This past week has been an emotional roller coaster. One minute I was sad my husband was leaving, one minute I was proud and excited for him, and the next minute I was frustrated. Thursday afternoon came and I kissed my husband bye for what I thought would 2 mths. He drove up to Atlanta to stay with my brother so he would be closer to the base since he had to check in at 10am. He called to check in that night and before leaving for the base, and I didn't cry...I wouldn't let myself fall apart in front of the kids. He surprised me and called me just before checking in, and I lost it and had to step out of the classroom for a few minutes. I was overwhelmed that this was the last time I would hear his voice for the next two months, and the panic of being away from him overcame me. Throughout the day I tried to relax and not think about him, but he was always in my thoughts. That night I went out with my friends from work, and did the best I could to relax and have fun. I spent my 2nd night alone, hoping it would get easier.

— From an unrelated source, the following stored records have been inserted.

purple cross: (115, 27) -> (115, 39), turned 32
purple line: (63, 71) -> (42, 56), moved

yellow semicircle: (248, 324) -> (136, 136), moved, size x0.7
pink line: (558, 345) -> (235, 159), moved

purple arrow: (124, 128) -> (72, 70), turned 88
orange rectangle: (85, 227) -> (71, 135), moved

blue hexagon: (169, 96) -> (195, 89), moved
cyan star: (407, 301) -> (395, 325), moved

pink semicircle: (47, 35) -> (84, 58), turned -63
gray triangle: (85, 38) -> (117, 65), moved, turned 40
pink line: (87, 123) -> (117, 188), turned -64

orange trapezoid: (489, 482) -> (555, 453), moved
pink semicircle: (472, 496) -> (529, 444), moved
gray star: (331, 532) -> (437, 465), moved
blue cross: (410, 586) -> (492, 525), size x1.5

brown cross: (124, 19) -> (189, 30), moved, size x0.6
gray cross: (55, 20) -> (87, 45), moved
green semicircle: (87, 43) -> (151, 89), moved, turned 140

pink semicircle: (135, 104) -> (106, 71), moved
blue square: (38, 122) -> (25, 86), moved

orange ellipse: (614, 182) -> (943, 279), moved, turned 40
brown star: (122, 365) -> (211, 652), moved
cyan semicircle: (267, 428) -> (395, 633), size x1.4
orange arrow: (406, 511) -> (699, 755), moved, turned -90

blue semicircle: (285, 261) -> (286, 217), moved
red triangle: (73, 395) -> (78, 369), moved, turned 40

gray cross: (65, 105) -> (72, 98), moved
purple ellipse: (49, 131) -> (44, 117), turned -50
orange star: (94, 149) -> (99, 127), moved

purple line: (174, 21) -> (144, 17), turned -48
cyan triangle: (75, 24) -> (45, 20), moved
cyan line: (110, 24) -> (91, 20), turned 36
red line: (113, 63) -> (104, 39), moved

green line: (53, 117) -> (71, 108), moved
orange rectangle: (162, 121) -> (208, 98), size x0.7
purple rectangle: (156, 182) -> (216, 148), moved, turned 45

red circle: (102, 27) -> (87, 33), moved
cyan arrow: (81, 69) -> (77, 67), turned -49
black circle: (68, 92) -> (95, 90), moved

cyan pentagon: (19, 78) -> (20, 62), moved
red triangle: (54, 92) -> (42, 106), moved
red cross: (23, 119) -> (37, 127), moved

Then came the phone call at 7am that would change everything. The emotions I experienced next were anger and sadness. My husband called with the news that he had BARELY missed one of the requirements (and I mean JUST BARELY) and they had sent him home. I have never heard my husband sound so upset, and it broke my heart for him. He was frustrated that he had worked so hard to only be sent him before he even got started training.
So, I don't know what the future holds for us as for as the Army goes, but I know that we just have to trust in the Lord and know that things happened like they did because He has a bigger plan for our family. I pray that the Lord shut all doors that need to be shut, and show us to the ones we need to go through. At the end of the day I am happy to have my husband home, but sad that he is hurting.